--- WHAT YOU NEED TO DO ---
Which lines of the entries contain the string "objetos"? Copy each of them.

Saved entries
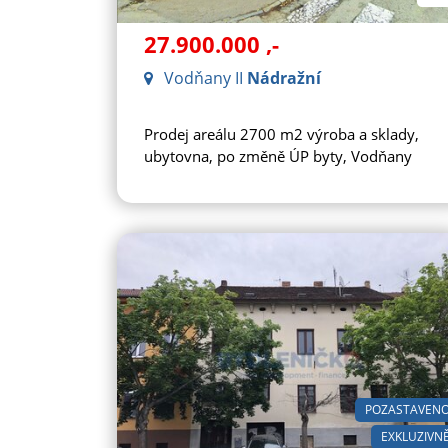
27.900.000
,-
Vodňany II
Nádražní
Prodej areálu 2700 m2 výroba a sklady,
ubytovna, po změně ÚP byty, Vodňany
POZASTAVEN
EXKLUZIVN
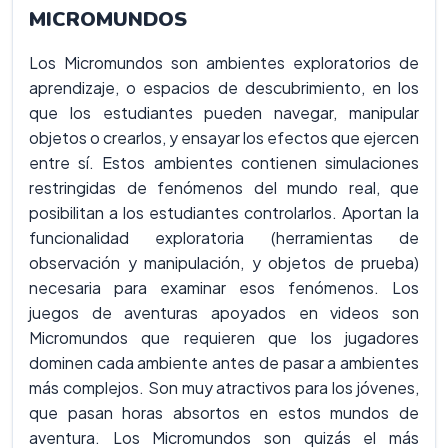
MICROMUNDOS
Los Micromundos son ambientes exploratorios de
aprendizaje, o espacios de descubrimiento, en los
que los estudiantes pueden navegar, manipular
objetos o crearlos, y ensayar los efectos que ejercen
entre sí. Estos ambientes contienen simulaciones
restringidas de fenómenos del mundo real, que
posibilitan a los estudiantes controlarlos. Aportan la
funcionalidad exploratoria (herramientas de
observación y manipulación, y objetos de prueba)
necesaria para examinar esos fenómenos. Los
juegos de aventuras apoyados en videos son
Micromundos que requieren que los jugadores
dominen cada ambiente antes de pasar a ambientes
más complejos. Son muy atractivos para los jóvenes,
que pasan horas absortos en estos mundos de
aventura. Los Micromundos son quizás el más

--- RESPONSE AREA ---
objetos o crearlos, y ensayar los efectos que ejercen
observación y manipulación, y objetos de prueba)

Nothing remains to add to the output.